While a lot of people associate her time on the show with the beginning of her body image problems, Robertson clearly reiterated "it has nothing to do with Dancing With the Stars."
"That was a lie. I saw the headline on that and hear it from my voice, right now: I love Dancing With the Stars and everybody involved," Robertson stated. "It's funny, Mark texted me that night and asked, 'Did you say this?' and I said, 'Are you kidding, no I didn’t say that. Dude, you're my brother.'"
"It has everything to do with what I was walking in with that season of my life. And what happened was...when you get to a state of your body looks really good for some reason or another -- for me, I was dancing eight hours a day -- of course you're going to look good and that's not always going to be a reality," she explained.
"When I came away from that my mindset was, 'I have to be that. I'm now not good enough because I'm not where I was,' which got me to an unhealthy place because, for me, the only reason to obtain that was going down this cycle of not good things," she continued. "That's whenever it got warped. So it wasn’t DWTS, it was me coming out of that and having the unhealthy view of my body. And whenever you have anxiety, whenever you have fear that's gripping you and whenever you also take away any confidence you have of yourself, that’s a very scary place to be because it literally silences your voice. It was all in that same time period."

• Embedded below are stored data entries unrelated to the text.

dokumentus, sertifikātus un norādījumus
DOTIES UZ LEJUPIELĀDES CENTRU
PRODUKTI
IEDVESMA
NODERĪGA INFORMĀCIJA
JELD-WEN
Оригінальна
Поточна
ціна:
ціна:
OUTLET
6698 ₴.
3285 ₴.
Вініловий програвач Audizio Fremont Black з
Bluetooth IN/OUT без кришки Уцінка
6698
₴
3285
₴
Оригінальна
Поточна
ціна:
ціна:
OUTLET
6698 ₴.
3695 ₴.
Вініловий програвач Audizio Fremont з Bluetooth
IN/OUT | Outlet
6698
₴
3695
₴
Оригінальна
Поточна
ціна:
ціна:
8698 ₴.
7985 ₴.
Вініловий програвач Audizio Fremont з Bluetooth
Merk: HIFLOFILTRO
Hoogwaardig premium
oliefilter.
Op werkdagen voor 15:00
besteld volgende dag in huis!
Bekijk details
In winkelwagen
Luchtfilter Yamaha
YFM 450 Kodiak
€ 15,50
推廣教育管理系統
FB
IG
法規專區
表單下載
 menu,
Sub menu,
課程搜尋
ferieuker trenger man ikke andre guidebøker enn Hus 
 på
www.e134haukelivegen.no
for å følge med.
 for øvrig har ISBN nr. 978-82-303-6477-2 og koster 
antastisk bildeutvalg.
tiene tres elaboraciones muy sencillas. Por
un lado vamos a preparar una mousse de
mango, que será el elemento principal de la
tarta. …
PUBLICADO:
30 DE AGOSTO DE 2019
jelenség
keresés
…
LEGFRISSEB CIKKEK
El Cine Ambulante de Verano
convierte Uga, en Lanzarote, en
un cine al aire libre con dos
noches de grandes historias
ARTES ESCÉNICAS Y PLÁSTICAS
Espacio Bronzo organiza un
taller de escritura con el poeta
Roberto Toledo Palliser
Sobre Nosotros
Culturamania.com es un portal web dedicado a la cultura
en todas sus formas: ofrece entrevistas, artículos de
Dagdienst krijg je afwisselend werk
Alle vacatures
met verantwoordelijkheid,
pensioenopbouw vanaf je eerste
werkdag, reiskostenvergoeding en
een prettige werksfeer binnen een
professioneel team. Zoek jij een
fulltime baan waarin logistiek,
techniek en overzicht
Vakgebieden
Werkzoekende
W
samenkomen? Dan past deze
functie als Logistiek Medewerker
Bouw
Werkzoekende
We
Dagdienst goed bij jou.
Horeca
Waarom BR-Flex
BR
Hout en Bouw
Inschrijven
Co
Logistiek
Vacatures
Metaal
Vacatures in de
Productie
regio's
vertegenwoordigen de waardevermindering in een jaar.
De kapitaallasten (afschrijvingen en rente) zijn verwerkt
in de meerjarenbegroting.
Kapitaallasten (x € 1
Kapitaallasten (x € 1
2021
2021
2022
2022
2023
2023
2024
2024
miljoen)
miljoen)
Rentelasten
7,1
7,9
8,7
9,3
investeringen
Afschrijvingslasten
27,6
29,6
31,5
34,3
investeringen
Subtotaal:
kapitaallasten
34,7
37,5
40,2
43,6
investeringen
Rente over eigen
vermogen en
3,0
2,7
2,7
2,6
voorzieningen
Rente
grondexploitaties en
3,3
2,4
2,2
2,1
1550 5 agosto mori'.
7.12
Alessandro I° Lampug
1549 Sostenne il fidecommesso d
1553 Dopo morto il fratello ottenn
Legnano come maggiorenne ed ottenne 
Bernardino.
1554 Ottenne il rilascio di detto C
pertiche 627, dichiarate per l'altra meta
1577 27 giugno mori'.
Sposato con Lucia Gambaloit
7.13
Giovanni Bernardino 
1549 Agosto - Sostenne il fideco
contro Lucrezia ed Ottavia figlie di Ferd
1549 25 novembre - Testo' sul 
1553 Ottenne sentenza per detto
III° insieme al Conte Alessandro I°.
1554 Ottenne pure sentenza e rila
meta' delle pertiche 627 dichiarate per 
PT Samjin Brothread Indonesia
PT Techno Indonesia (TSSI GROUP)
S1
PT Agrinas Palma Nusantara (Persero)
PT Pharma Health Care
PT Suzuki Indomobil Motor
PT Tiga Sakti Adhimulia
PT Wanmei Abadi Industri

Robertson admitted that she started "striving to look" the way she thought she should, which she understands was "unrealistic and unhealthy for me to do." Her next step was to rid herself of toxic people and stop putting "value to the comments of how I was supposed to look."
"It was unhealthy and so consuming of your mind. And whenever you do that, you really can't see yourself, one, for who you are and two, for what your purpose to do [is] because you're distracted by what you [think you're] supposed to look like," she shared. "That's really sad, and that's where a lot of people find themselves."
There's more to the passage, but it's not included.